▶ Records shown
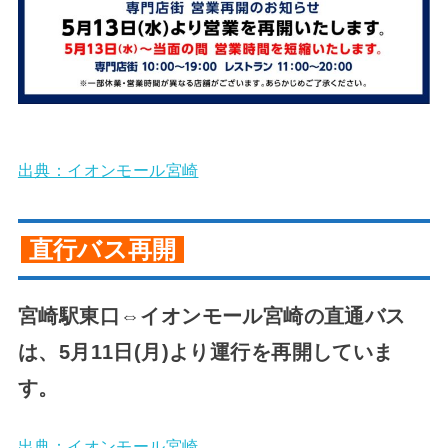
出典：イオンモール宮崎
直行バス再開
宮崎駅東口⇔イオンモール宮崎の直通バス
は、
5月11日(月)より運行を再開していま
す。
出典：イオンモール宮崎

▶ Task to complete
With the pictures set aside, copy each line above as written.

▶ Expected answer
出典：イオンモール宮崎
直行バス再開
宮崎駅東口⇔イオンモール宮崎の直通バス
は、
5月11日(月)より運行を再開していま
す。
出典：イオンモール宮崎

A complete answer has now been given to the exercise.